(Beginning of Stored data)
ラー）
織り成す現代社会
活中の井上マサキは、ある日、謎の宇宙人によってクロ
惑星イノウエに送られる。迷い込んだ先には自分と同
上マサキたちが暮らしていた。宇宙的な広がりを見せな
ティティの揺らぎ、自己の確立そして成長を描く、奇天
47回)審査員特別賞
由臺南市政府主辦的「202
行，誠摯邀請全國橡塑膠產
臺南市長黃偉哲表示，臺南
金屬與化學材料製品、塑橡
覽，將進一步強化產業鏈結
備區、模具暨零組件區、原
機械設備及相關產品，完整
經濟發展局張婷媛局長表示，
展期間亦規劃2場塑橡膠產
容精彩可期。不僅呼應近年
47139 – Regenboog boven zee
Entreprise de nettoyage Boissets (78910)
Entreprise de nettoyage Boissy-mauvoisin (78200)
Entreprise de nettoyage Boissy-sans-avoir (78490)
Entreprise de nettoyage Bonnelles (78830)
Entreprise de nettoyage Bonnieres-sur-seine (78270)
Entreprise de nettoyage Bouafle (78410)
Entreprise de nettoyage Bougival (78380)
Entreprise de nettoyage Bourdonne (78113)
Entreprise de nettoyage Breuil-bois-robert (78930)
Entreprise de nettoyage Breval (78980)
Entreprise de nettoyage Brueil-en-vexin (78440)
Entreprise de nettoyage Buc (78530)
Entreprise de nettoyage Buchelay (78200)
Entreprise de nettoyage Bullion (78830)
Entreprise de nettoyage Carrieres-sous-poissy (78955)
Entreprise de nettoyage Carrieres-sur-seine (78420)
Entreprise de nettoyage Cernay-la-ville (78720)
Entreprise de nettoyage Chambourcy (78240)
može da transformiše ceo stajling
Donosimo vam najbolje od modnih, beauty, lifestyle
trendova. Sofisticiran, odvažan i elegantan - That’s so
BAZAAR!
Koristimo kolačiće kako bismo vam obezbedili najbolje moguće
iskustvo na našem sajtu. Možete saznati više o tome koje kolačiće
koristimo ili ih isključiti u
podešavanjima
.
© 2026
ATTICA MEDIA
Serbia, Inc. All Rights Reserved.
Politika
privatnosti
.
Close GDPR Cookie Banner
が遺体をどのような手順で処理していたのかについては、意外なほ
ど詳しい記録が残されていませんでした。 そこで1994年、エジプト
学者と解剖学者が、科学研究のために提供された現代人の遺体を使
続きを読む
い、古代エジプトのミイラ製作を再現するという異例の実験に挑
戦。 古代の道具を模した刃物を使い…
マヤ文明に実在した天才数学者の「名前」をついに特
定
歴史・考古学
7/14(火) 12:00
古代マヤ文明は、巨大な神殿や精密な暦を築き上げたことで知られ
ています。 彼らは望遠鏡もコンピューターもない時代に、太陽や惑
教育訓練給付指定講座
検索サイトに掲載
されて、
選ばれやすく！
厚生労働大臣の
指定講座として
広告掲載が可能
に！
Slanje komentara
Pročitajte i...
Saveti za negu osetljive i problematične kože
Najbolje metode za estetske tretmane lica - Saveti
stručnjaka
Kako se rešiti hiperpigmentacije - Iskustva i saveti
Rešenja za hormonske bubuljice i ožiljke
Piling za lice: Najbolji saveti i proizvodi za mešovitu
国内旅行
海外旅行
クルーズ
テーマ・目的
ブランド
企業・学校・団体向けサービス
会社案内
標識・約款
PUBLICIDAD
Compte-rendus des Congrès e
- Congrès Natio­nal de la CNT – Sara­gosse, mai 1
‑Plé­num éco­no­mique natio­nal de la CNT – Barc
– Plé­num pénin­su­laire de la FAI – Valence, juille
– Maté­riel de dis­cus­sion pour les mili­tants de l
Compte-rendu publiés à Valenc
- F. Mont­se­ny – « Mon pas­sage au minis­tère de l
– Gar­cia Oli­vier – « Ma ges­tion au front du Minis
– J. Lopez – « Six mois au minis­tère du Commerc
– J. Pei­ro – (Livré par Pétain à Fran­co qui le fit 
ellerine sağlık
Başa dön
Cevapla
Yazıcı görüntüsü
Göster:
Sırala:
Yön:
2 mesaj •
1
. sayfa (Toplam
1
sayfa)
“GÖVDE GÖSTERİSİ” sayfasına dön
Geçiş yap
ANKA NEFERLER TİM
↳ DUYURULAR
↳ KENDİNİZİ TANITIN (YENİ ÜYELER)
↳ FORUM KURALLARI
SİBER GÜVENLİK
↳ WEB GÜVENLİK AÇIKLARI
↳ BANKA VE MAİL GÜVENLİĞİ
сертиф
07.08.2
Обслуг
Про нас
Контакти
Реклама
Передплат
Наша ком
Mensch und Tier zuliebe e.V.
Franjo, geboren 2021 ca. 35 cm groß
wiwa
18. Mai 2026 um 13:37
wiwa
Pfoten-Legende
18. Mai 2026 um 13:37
(End of Stored data)
Problem description —
Repeat every line of the data word for word until you have repeated the line that contains "Entreprise de nettoyage Bougival (78380)", which is the last one to include.

Solution —
ラー）
織り成す現代社会
活中の井上マサキは、ある日、謎の宇宙人によってクロ
惑星イノウエに送られる。迷い込んだ先には自分と同
上マサキたちが暮らしていた。宇宙的な広がりを見せな
ティティの揺らぎ、自己の確立そして成長を描く、奇天
47回)審査員特別賞
由臺南市政府主辦的「202
行，誠摯邀請全國橡塑膠產
臺南市長黃偉哲表示，臺南
金屬與化學材料製品、塑橡
覽，將進一步強化產業鏈結
備區、模具暨零組件區、原
機械設備及相關產品，完整
經濟發展局張婷媛局長表示，
展期間亦規劃2場塑橡膠產
容精彩可期。不僅呼應近年
47139 – Regenboog boven zee
Entreprise de nettoyage Boissets (78910)
Entreprise de nettoyage Boissy-mauvoisin (78200)
Entreprise de nettoyage Boissy-sans-avoir (78490)
Entreprise de nettoyage Bonnelles (78830)
Entreprise de nettoyage Bonnieres-sur-seine (78270)
Entreprise de nettoyage Bouafle (78410)
Entreprise de nettoyage Bougival (78380)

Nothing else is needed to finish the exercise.